Linux Backup & Restore: A Practical, Step-by-Step Guide

Mastering Linux backup and restore doesnt have to be daunting—this practical, step-by-step guide walks you through the core tools, workflows, and storage choices that keep your systems resilient. Whether youre protecting a single VPS or hundreds of servers, youll learn how to pick the right backup types and ensure consistent, application-aware restores when you need them most.

Reliable backups are the backbone of any resilient Linux deployment. Whether you’re running a small business website on a single VPS or managing hundreds of servers in production, a well-designed backup and restore strategy prevents downtime, data loss, and compliance headaches. This article presents a practical, step-by-step guide to backing up and restoring Linux systems with rich technical detail—covering core tools, workflows, storage considerations, and how to choose the right approach for your environment.

Fundamental concepts and backup types

Before diving into tools and commands, it’s important to understand key concepts and backup types so you can choose the right approach.

Full backup: captures an entire filesystem, disk image, or dataset. Simple but often slow and storage intensive.
Incremental backup: stores only data changed since the last full or incremental backup. Saves space and bandwidth but requires a chain of increments to restore.
Differential backup: captures changes since the last full backup. Faster restore than incremental but grows larger over time.
Image vs file-level backups: image (block-level) backups like dd or LVM snapshots copy an entire partition or disk, including metadata and boot sectors. File-level backups (tar, rsync, borg) copy files and preserve metadata like permissions and extended attributes.
Offline vs online (hot) backups: offline backups require unmounting or downtime; online backups use filesystem-aware snapshots (LVM/ZFS/Btrfs) or application-aware tools (MySQL hot backups) to capture consistent state without downtime.

Consistency and application-aware backups

For databases and transactional services, consistency matters. File-copying a live database can lead to corruption or incomplete transactions. Use application-aware utilities:

MySQL/MariaDB: mysqldump for logical backups, or Percona XtraBackup for hot, non-blocking physical backups.
PostgreSQL: pg_dump for logical dumps, pg_basebackup or filesystem snapshots combined with transaction log shipping (WAL archiving) for point-in-time recovery.
MongoDB: mongodump or filesystem snapshots; for replica sets prefer secondary nodes for backups.

Core Linux backup tools and how to use them

Below are common tools with practical usage patterns and example commands.

rsync (file-level, efficient transfers)

rsync is ideal for file-level synchronization and incremental transfers over SSH. It preserves permissions, hard links, and extended attributes when used with appropriate flags.
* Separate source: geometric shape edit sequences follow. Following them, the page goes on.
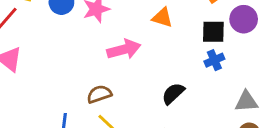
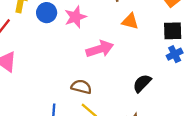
brown semicircle: (99, 94) -> (81, 87), turned 36

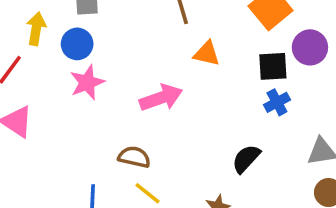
pink star: (75, 17) -> (87, 83), moved
black semicircle: (142, 83) -> (246, 159), moved

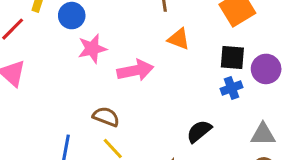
purple circle: (310, 47) -> (266, 69), moved
pink star: (87, 83) -> (92, 49), moved

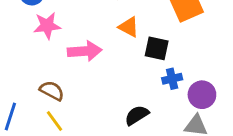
black square: (232, 58) -> (157, 48), moved
purple circle: (266, 69) -> (202, 95), moved

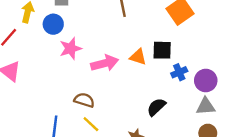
orange triangle: (129, 27) -> (138, 57), moved

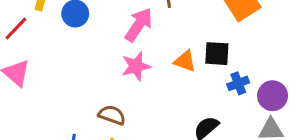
pink star: (71, 48) -> (136, 66), moved
pink arrow: (105, 63) -> (139, 25), moved, turned -44

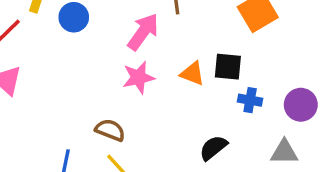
blue cross: (238, 83) -> (250, 100), turned 30
purple circle: (273, 96) -> (301, 105), moved

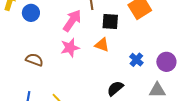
black square: (228, 67) -> (110, 21), moved
blue cross: (250, 100) -> (136, 60), turned 32
brown semicircle: (110, 130) -> (34, 60), moved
Example: mirror /var/www to a remote backup host

rsync -aAXv --delete --numeric-ids --exclude={"/var/www/cache","/var/www/tmp"} /var/www/ backupuser@backup.example.com:/backups/www/

-a: archive mode (recursive, preserves permissions/ownership)
-A: preserve ACLs
-X: preserve extended attributes
–delete: remove files on destination that were deleted on source

tar (simple file-level archives)

tar is universally available and ideal for creating single-file archives. Combine with gzip or xz for compression. Use extended options to preserve SELinux context and sparse files.

tar --numeric-owner --acls --xattrs -cpf /backups/www-$(date +%F).tar --files-from=/tmp/www-filelist.txt

To extract while preserving permissions:

tar -xpf /backups/www-2025-11-12.tar -C /restore/

dd (block-level, raw images)

dd creates a byte-for-byte image of a disk or partition. Use with caution—it’s slow and the resulting image is size of the source device unless piped through compression.

dd if=/dev/sda bs=4M conv=sync,noerror | gzip -c > /backups/sda.img.gz

Note: dd is not snapshot-aware; use LVM snapshot before dd to avoid capturing an inconsistent state.

LVM, Btrfs, and ZFS snapshots (hot consistent backups)

Filesystem-level snapshots provide point-in-time consistency with minimal downtime. Common pattern: create snapshot, copy snapshot contents to backup storage, then remove snapshot.

LVM example:

lvcreate -L1G -s -n root_snap /dev/vg0/root

Copy snapshot with rsync:

rsync -aAX --delete /dev/vg0/root_snap/ backupuser@backup:/backups/root/

Then remove snapshot:

lvremove /dev/vg0/root_snap

Borg and Restic (deduplicating, encrypted backups)

Both borg and restic are modern choices for encrypted deduplicated backups with remote repository support and pruning policies.

Borg init and backup example:

borg init --encryption=repokey /srv/backup/repo

borg create --stats --progress /srv/backup/repo::$(date +%F) /etc /var/www

Automate pruning:

borg prune -v --list /srv/backup/repo --keep-daily=7 --keep-weekly=4 --keep-monthly=6

Backup architecture and storage considerations

Design your backup storage and retention with the 3-2-1 rule: at least three copies of data, two different media types, and one copy offsite.

Onsite fast storage for quick restores—local disks or attached SAN.
Offsite/remote storage for disaster recovery—object storage (S3-compatible), remote VPS, or another datacenter.
Cold vs hot storage: longer-term archives can be placed in cheaper cold storage, but restore times will be greater.
Encryption: always encrypt backups containing sensitive data. Use repository-level encryption (borg/restic) or filesystem-level encryption with keys stored separately.
Retention and compliance: implement retention based on RPO/RTO and legal requirements; use automated pruning to control storage costs.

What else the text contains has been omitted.